• **What is required**
Without its pictures, the listing below is to be transcribed exactly.

• **Data to use**
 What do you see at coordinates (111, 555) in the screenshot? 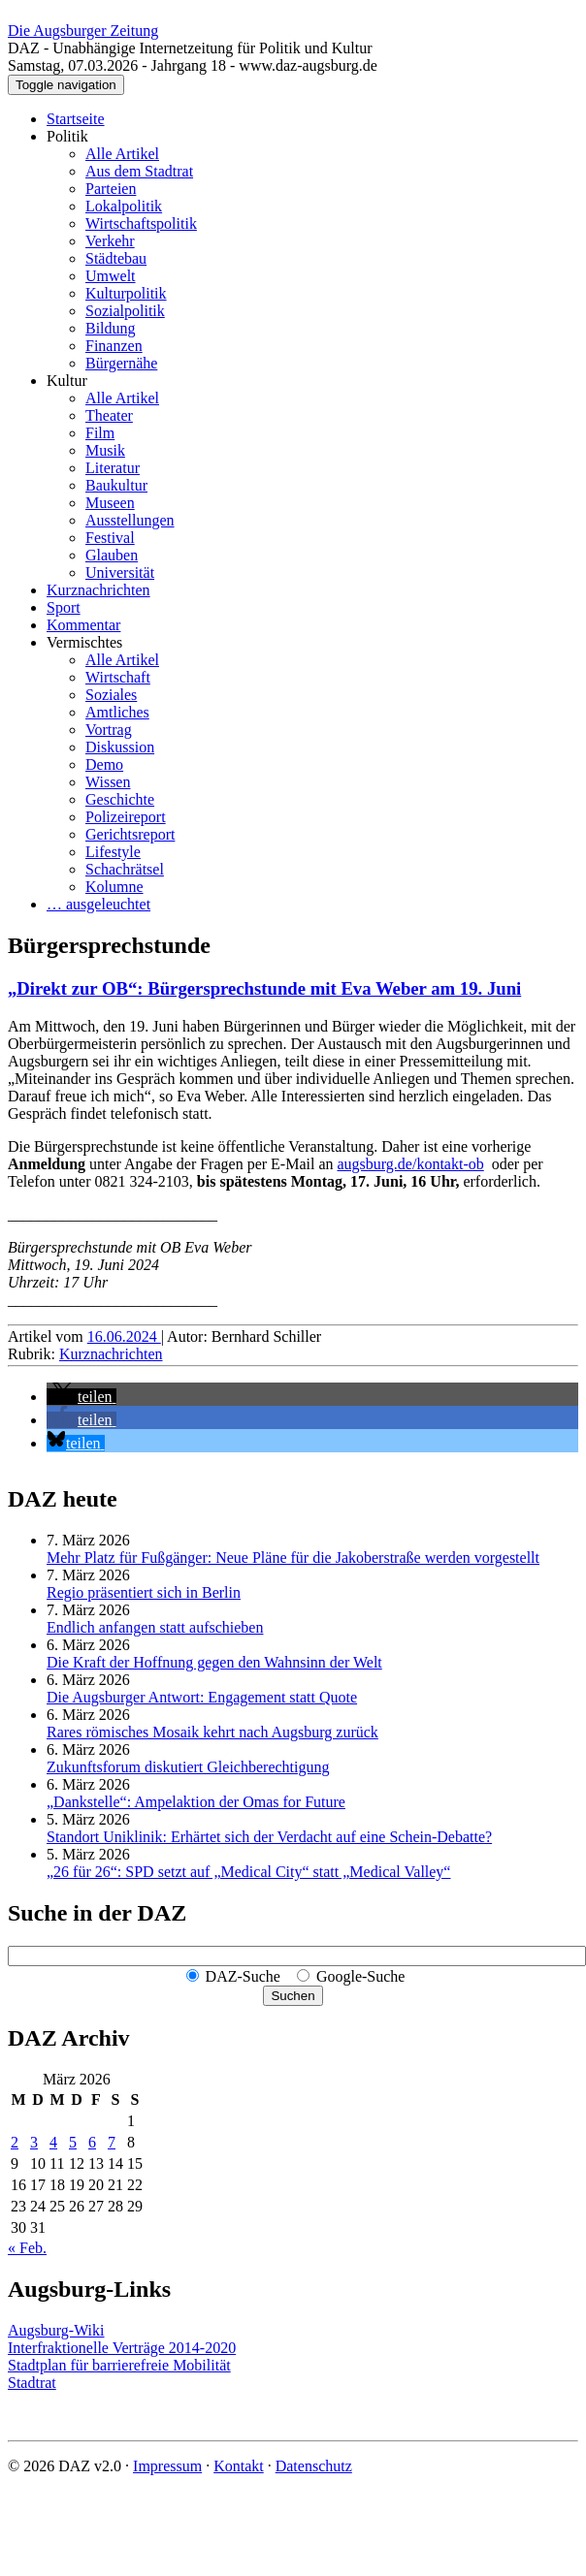
I see `Glauben` at bounding box center [111, 555].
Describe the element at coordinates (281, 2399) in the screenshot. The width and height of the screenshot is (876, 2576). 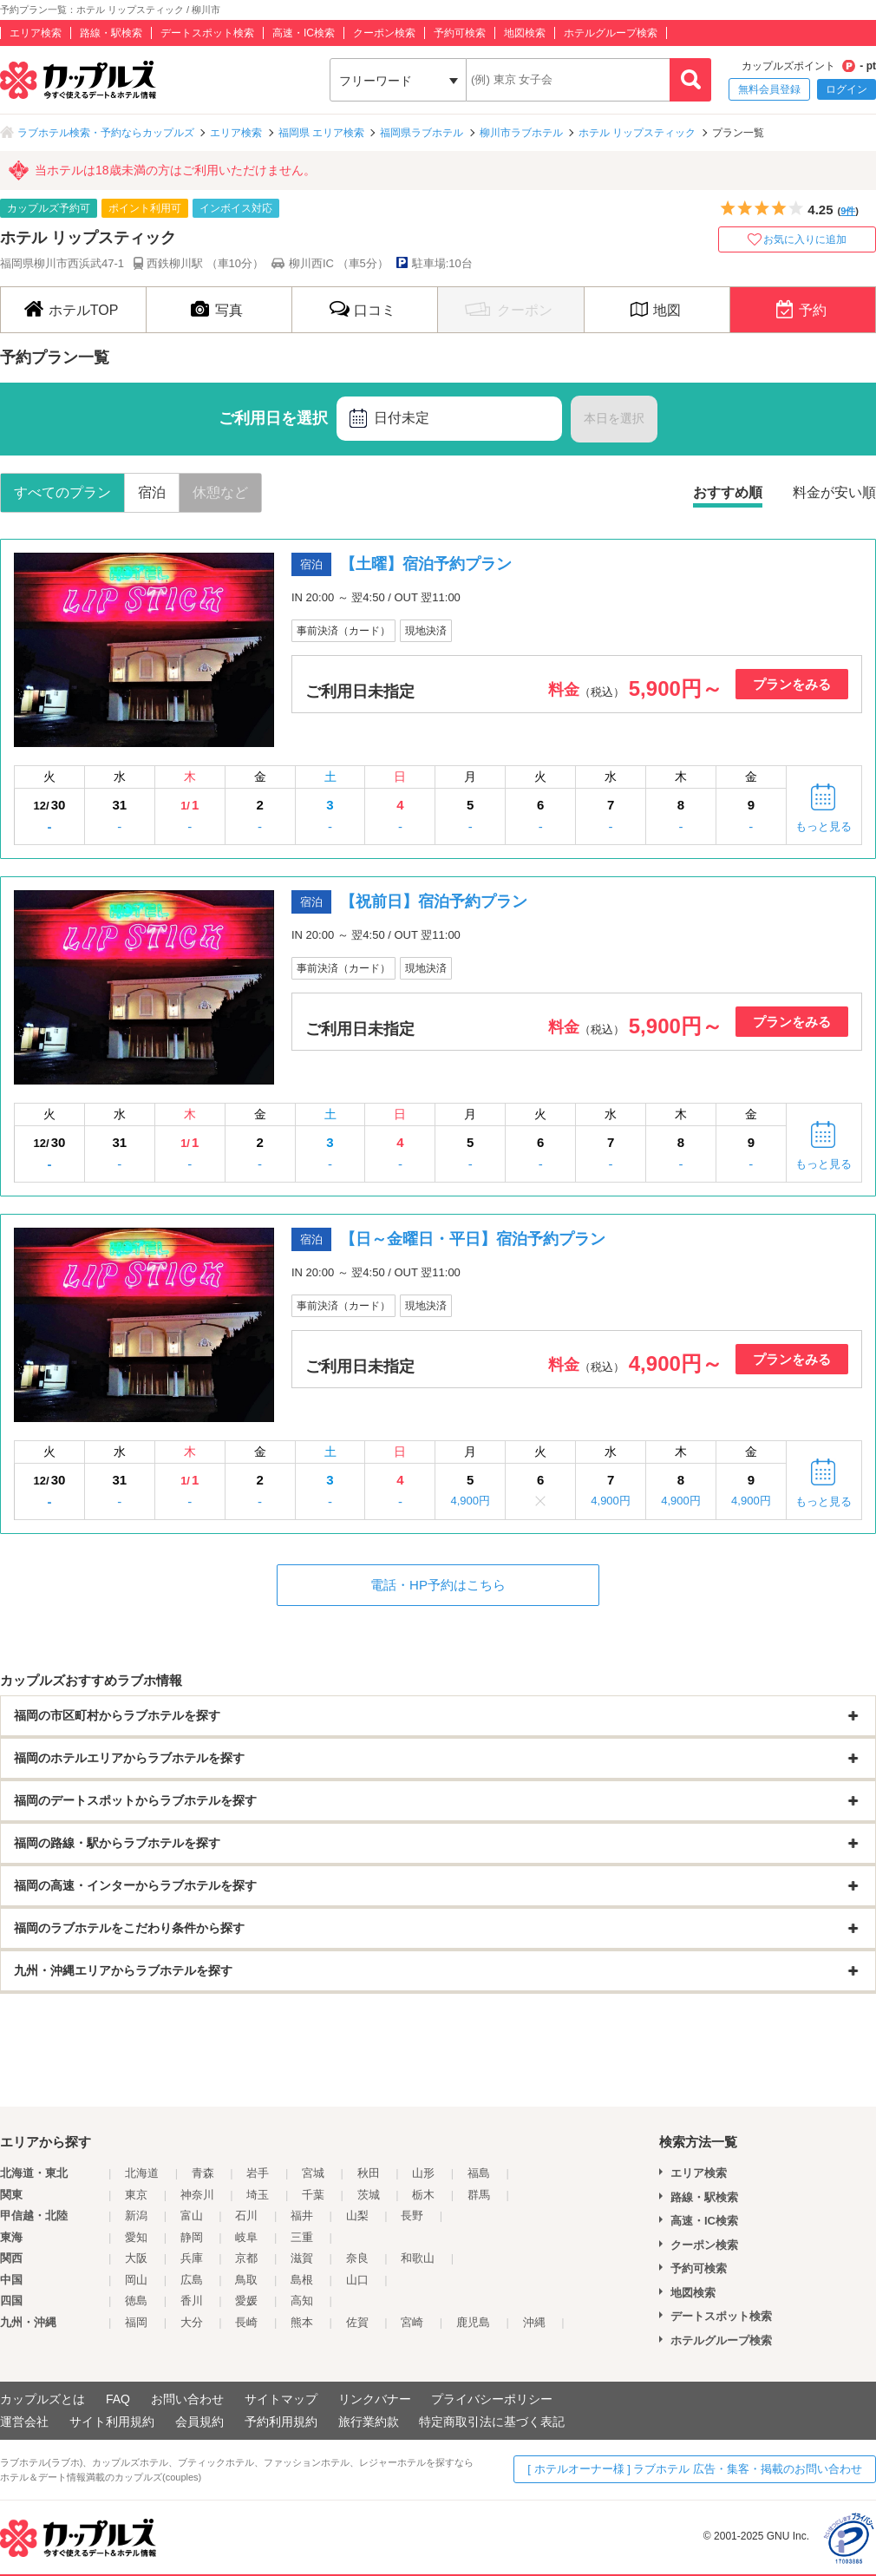
I see `サイトマップ` at that location.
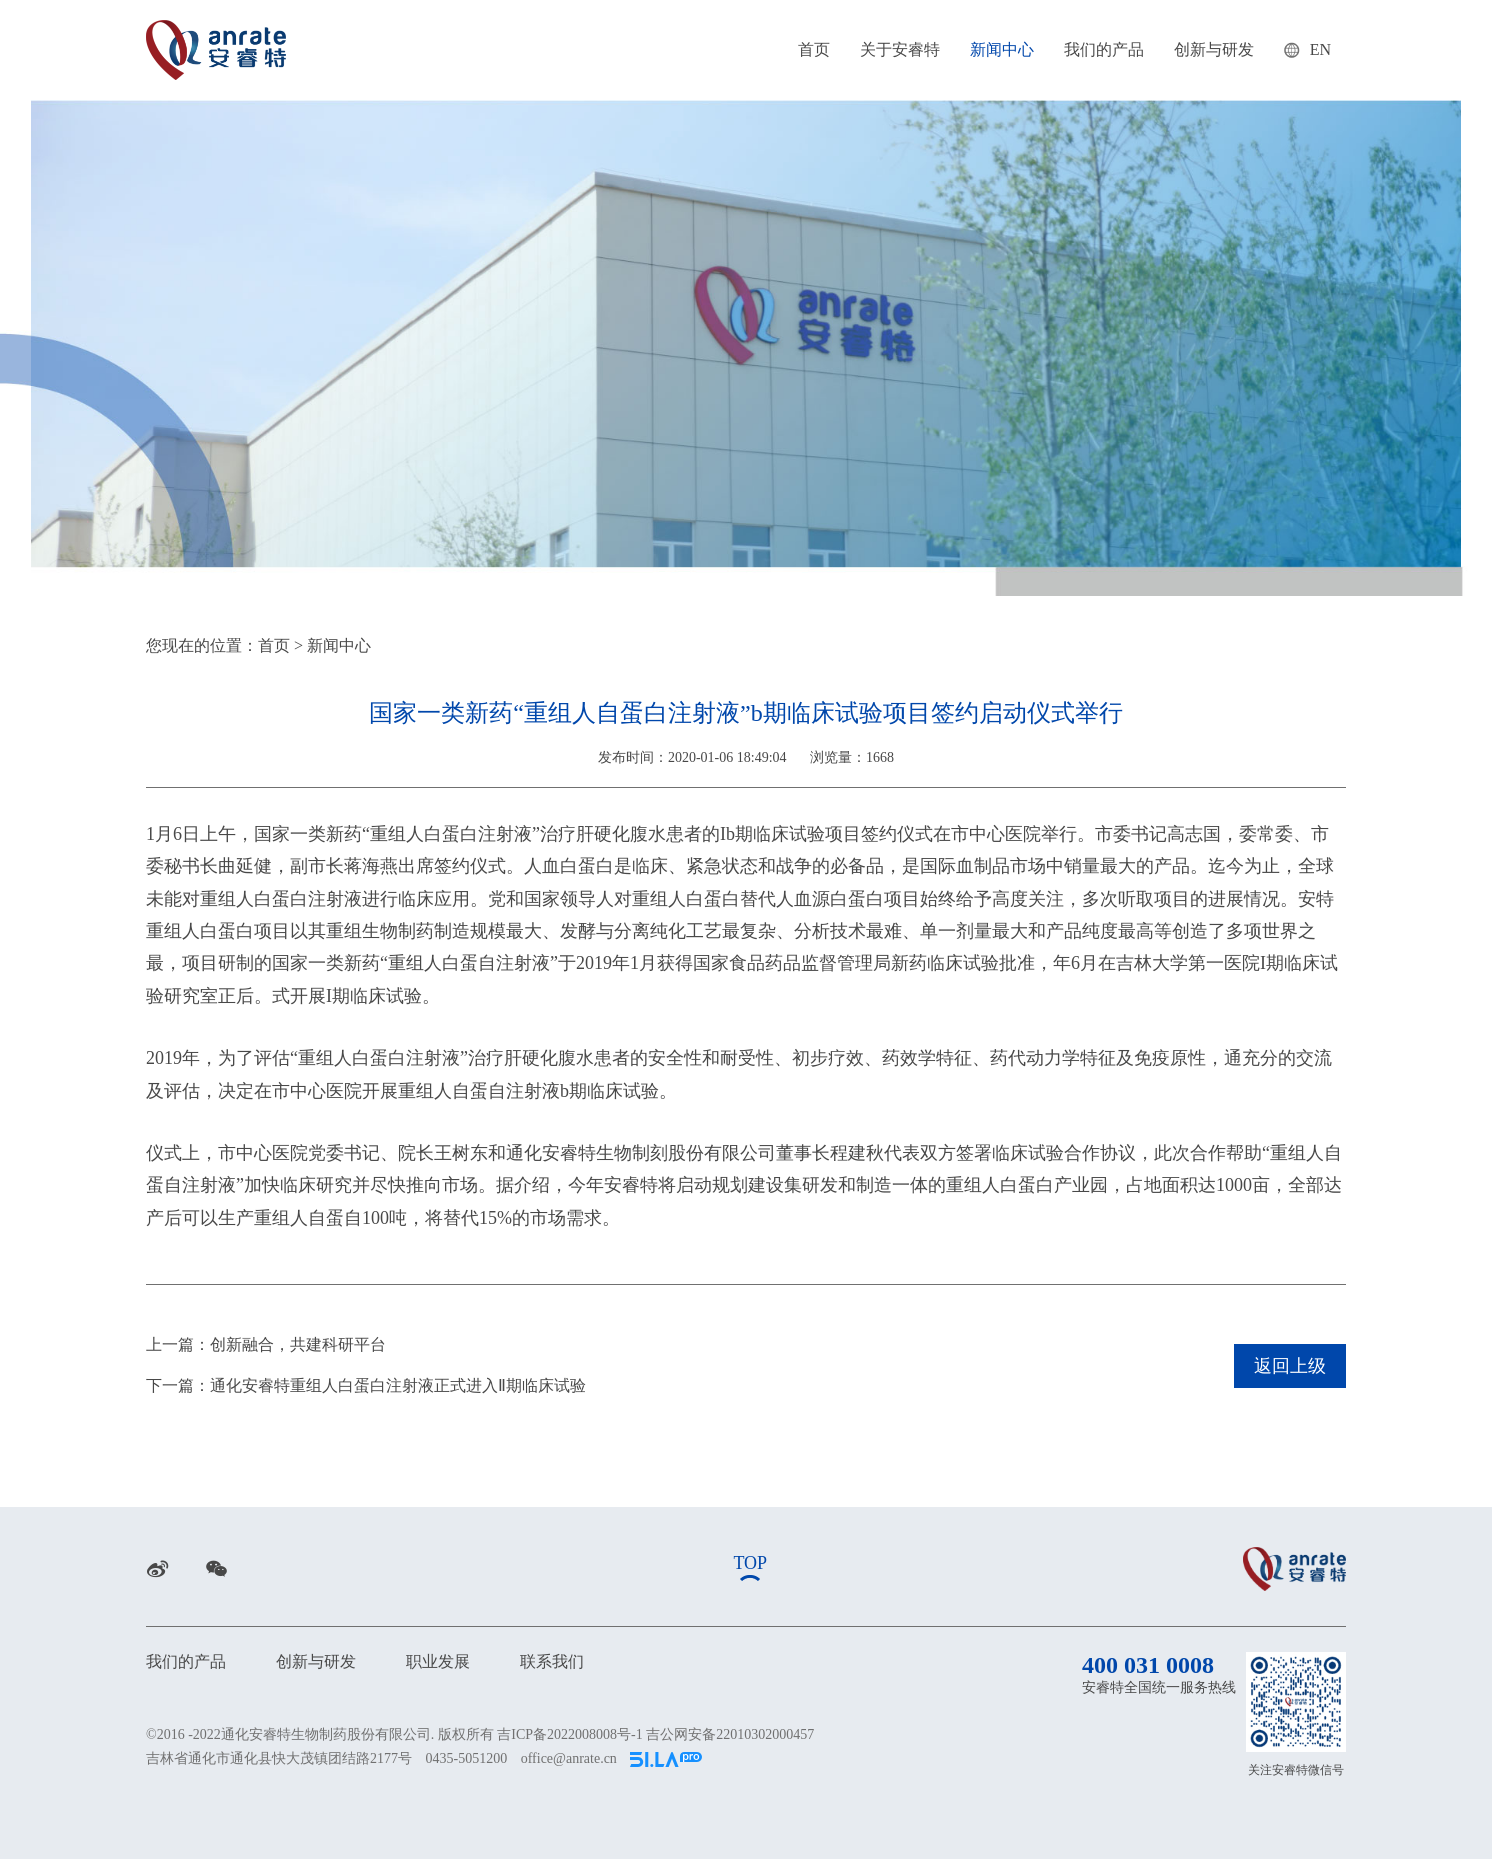 The image size is (1492, 1859). Describe the element at coordinates (1104, 49) in the screenshot. I see `我们的产品` at that location.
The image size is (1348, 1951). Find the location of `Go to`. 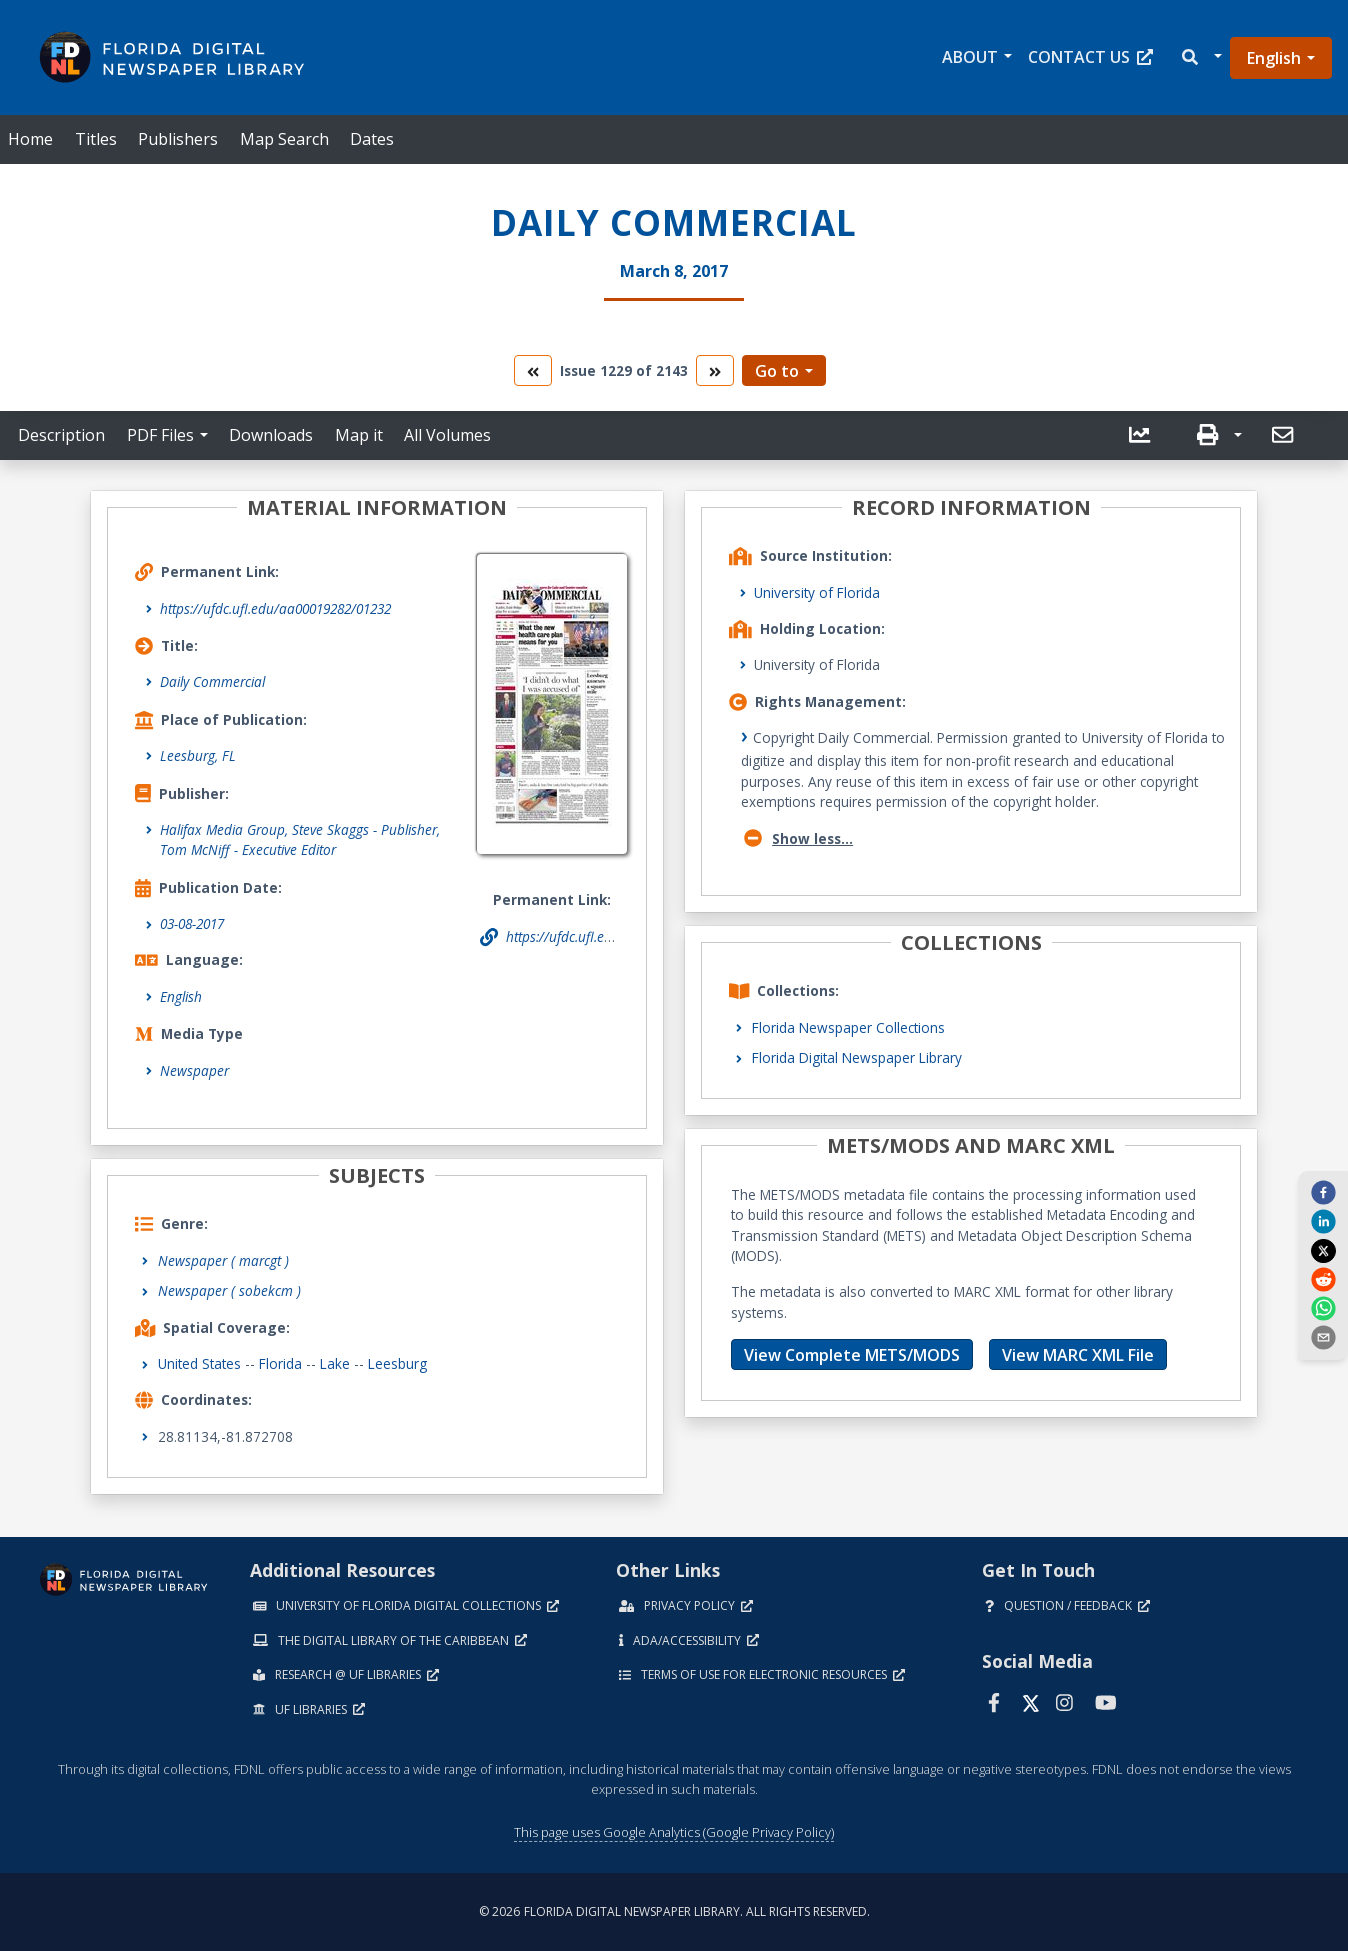

Go to is located at coordinates (777, 371).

• **Task output**
 What do you see at coordinates (111, 555) in the screenshot? 
I see `Glauben` at bounding box center [111, 555].
Describe the element at coordinates (281, 2399) in the screenshot. The width and height of the screenshot is (876, 2576). 
I see `サイトマップ` at that location.
 The image size is (1492, 1859). Describe the element at coordinates (1104, 49) in the screenshot. I see `我们的产品` at that location.
The image size is (1348, 1951). Find the location of `Go to`. 

Go to is located at coordinates (777, 371).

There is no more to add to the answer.